:: EXERCISE REQUIREMENTS ::
Say how many lines in the entries hold the string "weeks", giving the number by itself.

[Opening DATA RECORDS section]

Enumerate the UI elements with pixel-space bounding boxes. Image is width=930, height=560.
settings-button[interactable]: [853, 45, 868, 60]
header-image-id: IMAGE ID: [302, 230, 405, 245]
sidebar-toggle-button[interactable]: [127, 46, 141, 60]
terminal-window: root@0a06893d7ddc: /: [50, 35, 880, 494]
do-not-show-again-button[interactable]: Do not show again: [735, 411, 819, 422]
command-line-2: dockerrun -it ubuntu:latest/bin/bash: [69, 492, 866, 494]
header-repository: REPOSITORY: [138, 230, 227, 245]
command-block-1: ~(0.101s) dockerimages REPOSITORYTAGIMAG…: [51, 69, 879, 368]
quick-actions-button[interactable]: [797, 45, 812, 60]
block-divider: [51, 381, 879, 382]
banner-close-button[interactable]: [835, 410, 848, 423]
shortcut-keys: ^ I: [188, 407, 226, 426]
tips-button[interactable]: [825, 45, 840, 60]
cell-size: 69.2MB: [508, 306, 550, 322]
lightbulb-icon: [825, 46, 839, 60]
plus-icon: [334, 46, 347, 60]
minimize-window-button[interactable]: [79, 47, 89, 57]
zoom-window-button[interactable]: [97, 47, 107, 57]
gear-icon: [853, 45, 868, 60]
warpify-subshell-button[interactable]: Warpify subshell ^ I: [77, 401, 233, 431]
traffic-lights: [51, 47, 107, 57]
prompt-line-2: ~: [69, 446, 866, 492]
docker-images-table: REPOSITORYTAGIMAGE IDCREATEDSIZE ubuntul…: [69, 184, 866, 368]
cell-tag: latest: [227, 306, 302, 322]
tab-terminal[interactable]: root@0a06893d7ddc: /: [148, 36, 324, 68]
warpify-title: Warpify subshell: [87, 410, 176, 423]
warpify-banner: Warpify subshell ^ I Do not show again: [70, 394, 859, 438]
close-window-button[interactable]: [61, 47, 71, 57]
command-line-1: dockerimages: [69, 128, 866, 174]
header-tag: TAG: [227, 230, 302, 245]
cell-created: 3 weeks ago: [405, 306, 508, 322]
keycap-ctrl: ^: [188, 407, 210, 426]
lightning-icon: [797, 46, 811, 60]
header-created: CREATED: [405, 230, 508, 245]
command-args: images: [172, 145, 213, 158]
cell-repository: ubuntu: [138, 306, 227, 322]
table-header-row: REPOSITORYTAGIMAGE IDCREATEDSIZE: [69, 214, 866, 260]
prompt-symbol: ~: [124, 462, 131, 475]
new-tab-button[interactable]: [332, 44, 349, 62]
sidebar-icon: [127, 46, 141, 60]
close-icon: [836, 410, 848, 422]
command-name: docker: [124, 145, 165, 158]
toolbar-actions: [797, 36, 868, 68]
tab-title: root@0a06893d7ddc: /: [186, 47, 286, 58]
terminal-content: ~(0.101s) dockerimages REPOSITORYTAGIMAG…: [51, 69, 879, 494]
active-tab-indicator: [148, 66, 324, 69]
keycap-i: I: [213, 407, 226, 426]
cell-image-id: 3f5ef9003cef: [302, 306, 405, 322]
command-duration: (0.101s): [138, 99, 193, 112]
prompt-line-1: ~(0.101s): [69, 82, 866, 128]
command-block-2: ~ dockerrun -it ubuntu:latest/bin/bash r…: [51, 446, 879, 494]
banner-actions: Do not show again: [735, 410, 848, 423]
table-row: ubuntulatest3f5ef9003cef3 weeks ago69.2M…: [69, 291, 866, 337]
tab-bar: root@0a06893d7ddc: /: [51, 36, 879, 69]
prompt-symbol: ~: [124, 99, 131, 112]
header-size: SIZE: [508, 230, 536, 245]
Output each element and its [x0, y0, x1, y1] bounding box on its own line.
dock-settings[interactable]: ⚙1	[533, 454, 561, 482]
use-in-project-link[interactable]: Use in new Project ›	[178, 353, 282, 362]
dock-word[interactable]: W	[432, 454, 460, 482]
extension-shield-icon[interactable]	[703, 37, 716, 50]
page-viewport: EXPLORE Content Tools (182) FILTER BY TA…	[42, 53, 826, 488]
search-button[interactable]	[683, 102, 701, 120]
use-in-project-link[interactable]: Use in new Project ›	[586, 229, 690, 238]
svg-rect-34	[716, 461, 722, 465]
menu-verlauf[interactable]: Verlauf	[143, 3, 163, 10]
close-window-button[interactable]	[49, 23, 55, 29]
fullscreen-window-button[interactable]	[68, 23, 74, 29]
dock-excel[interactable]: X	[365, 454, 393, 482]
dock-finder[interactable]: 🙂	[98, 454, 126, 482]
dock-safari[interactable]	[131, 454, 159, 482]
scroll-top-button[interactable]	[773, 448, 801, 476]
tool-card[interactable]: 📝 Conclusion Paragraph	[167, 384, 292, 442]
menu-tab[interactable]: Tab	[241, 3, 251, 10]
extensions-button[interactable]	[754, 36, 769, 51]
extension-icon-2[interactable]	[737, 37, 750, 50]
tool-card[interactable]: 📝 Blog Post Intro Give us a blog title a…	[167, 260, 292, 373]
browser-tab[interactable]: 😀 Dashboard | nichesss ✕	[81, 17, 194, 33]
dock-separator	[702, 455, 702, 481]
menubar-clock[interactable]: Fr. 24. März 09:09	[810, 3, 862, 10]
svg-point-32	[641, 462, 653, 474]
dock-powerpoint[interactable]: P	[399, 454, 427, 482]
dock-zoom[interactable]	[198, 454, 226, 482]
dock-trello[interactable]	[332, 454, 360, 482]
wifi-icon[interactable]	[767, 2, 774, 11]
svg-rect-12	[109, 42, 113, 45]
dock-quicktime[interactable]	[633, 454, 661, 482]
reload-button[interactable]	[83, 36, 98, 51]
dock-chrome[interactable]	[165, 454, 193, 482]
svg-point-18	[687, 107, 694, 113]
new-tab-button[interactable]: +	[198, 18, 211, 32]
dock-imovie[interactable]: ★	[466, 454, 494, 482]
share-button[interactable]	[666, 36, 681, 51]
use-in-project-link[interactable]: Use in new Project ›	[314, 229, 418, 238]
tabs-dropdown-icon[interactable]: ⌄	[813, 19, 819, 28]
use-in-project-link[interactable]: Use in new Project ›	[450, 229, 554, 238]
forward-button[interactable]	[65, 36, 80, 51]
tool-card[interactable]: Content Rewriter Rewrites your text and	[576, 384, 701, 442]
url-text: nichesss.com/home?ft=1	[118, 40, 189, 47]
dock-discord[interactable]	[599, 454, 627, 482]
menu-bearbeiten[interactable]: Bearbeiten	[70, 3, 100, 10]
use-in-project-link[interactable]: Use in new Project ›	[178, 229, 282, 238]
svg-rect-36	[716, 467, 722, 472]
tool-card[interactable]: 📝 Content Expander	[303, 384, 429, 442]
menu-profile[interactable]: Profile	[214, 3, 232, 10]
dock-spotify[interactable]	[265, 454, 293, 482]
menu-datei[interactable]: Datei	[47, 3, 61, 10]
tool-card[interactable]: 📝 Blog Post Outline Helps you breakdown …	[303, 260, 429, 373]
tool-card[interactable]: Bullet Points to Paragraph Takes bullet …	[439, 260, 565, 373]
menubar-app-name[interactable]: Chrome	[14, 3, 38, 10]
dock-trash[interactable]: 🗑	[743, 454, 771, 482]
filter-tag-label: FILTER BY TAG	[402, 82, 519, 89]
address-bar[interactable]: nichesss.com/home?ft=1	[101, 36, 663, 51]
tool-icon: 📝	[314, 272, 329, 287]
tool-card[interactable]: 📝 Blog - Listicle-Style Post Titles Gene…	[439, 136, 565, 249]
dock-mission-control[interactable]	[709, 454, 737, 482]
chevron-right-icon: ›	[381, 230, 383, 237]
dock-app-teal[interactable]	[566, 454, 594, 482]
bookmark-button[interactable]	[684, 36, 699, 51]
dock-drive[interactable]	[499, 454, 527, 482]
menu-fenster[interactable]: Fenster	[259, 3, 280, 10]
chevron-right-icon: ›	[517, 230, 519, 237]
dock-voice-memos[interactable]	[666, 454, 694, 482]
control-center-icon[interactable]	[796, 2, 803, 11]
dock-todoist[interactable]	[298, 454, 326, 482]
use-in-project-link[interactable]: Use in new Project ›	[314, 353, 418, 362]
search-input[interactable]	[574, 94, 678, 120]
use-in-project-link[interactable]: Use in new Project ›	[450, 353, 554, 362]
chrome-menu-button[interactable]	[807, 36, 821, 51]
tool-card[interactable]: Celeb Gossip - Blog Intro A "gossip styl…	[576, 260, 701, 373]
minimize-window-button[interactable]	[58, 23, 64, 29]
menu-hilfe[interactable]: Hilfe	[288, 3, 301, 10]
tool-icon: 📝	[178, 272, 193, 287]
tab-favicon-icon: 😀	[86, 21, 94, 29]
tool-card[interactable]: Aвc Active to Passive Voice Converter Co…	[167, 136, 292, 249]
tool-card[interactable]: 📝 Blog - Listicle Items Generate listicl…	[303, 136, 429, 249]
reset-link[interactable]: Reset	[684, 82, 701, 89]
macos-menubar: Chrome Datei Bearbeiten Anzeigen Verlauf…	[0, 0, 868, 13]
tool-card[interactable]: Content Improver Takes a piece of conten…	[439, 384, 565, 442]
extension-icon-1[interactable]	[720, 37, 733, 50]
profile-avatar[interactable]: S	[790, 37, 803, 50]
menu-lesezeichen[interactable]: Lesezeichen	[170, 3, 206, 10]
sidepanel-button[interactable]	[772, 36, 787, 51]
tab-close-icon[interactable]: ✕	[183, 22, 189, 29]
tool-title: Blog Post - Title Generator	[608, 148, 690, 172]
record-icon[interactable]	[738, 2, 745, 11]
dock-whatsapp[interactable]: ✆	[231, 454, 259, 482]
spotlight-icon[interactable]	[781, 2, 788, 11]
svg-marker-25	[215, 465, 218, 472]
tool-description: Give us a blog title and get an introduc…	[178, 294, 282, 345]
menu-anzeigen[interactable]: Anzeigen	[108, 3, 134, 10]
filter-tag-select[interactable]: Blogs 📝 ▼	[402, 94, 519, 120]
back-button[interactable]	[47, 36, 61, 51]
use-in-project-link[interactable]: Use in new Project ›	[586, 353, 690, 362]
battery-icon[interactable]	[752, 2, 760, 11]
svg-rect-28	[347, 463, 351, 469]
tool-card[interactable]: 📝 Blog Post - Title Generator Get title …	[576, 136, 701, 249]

[Closing DATA RECORDS section]

:: RESULT OF THE EXERCISE ::
2